-------- RECORDED DATA

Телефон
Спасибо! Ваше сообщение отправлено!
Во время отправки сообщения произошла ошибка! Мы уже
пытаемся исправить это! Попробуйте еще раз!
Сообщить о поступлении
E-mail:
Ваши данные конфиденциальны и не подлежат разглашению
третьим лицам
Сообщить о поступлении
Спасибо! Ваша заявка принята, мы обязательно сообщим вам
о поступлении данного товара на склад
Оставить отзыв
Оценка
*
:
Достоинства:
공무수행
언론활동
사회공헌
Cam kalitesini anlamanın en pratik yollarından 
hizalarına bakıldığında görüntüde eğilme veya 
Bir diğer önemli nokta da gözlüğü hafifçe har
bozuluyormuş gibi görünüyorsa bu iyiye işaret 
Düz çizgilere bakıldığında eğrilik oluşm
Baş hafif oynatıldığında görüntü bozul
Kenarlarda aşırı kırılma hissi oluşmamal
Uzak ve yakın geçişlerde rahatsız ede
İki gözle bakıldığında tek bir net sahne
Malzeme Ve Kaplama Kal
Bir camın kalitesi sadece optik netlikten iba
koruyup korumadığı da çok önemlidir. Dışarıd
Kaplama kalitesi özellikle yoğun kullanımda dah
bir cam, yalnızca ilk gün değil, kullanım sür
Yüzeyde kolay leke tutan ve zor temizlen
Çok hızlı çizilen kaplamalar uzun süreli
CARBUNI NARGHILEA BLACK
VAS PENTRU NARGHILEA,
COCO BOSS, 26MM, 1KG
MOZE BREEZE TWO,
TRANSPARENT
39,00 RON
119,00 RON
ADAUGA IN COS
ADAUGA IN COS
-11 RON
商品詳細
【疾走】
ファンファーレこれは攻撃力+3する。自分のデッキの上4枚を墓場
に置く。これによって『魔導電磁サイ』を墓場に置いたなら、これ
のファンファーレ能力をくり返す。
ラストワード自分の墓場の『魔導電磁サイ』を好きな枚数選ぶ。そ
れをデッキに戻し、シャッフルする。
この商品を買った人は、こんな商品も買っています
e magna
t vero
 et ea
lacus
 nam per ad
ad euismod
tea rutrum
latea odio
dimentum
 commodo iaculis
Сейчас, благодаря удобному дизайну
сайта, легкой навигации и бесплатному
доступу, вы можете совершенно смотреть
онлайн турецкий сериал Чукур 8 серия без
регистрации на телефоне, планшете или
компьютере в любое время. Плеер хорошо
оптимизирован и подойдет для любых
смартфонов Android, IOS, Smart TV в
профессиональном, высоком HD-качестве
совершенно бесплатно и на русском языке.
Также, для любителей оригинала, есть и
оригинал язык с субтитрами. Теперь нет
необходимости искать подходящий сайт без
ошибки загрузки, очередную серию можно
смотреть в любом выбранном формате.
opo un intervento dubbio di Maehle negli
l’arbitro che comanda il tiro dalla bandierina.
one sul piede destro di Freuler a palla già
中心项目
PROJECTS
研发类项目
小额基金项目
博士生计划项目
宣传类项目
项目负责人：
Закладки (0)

----------------

GOAL OF THE EXERCISE: Only lines with the word "魔導電磁サイ" are needed. Copy them from the preceding records.

RESULT:
に置く。これによって『魔導電磁サイ』を墓場に置いたなら、これ
ラストワード自分の墓場の『魔導電磁サイ』を好きな枚数選ぶ。そ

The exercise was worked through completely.